** Opening INFORMATION SUPPLIED block **
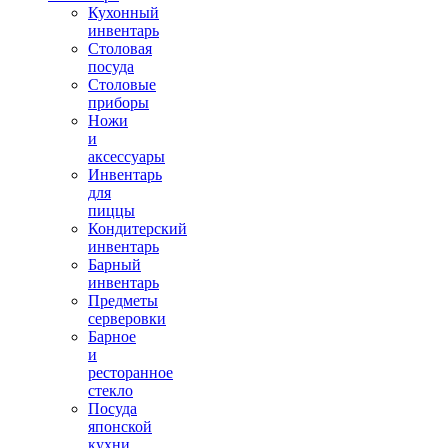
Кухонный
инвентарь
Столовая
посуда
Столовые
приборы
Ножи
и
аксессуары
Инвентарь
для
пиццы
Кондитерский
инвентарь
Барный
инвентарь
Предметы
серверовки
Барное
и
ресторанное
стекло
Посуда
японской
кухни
** Closing INFORMATION SUPPLIED block **
** Opening INFORMATION SUPPLIED block **
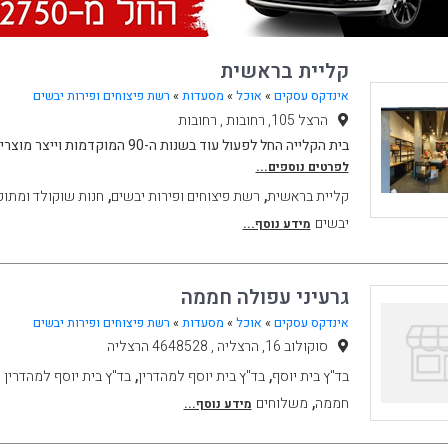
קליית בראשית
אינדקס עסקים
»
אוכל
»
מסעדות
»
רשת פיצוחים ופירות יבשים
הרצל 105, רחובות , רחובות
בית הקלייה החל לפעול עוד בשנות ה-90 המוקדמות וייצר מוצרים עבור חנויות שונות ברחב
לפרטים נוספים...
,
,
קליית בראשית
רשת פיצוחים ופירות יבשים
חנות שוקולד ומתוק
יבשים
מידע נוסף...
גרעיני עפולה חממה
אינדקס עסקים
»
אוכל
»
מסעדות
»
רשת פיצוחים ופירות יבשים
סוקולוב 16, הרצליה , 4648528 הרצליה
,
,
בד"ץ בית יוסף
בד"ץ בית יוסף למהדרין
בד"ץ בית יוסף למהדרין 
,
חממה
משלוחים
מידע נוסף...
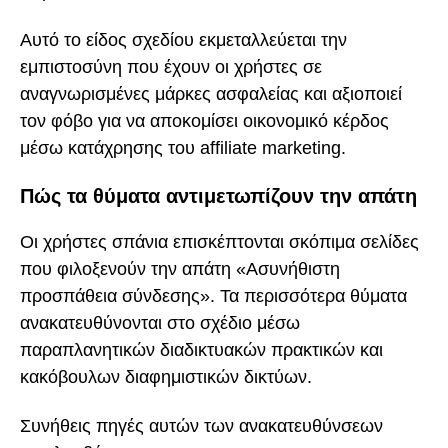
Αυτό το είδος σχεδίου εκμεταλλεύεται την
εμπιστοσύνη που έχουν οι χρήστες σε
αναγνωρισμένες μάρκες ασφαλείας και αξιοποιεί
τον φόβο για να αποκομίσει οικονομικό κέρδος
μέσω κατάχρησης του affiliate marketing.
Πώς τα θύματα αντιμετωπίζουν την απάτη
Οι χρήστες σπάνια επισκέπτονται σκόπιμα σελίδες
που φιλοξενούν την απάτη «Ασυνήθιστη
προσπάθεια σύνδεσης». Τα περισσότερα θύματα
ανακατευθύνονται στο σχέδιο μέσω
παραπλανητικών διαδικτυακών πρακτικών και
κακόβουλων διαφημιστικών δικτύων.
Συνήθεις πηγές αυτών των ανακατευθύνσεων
** Closing INFORMATION SUPPLIED block **
GOAL OF THE EXERCISE: What is needed is each line from the records with the word "μέσω" in it.

RESPONSE:
μέσω κατάχρησης του affiliate marketing.
ανακατευθύνονται στο σχέδιο μέσω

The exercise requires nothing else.